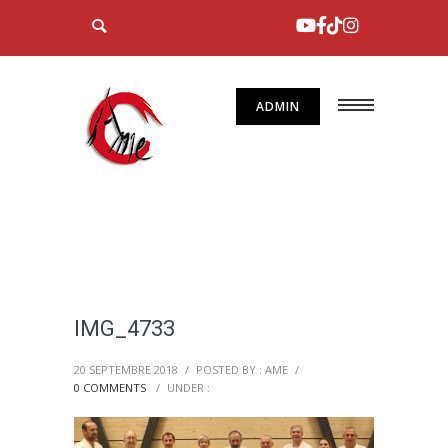
ADMIN
IMG_4733
20 SEPTEMBRE 2018
/
POSTED BY : AME
/
0 COMMENTS
/
UNDER :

- [What this task involves]
Search the entries for the line holding "20 SEPTEMBRE 2018". Return that line and the ones after it through the last, exactly.

- [Completed task]
20 SEPTEMBRE 2018
/
POSTED BY : AME
/
0 COMMENTS
/
UNDER :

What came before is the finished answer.